* TASK STATEMENT: May I have, exactly as written, the line containing "Home Appliances" and every line after it through the end of the listing below, and nothing else?
------------
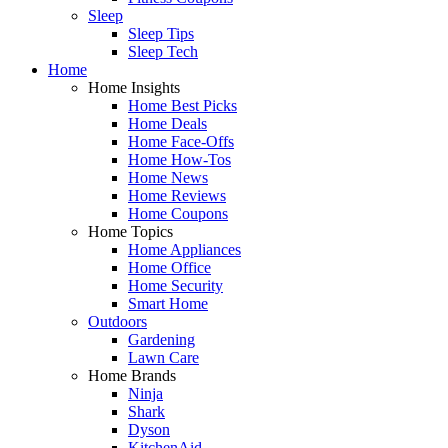
Sleep
Sleep Tips
Sleep Tech
Home
Home Insights
Home Best Picks
Home Deals
Home Face-Offs
Home How-Tos
Home News
Home Reviews
Home Coupons
Home Topics
Home Appliances
Home Office
Home Security
Smart Home
Outdoors
Gardening
Lawn Care
Home Brands
Ninja
Shark
Dyson
KitchenAid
------------
* ANSWER BELOW:
Home Appliances
Home Office
Home Security
Smart Home
Outdoors
Gardening
Lawn Care
Home Brands
Ninja
Shark
Dyson
KitchenAid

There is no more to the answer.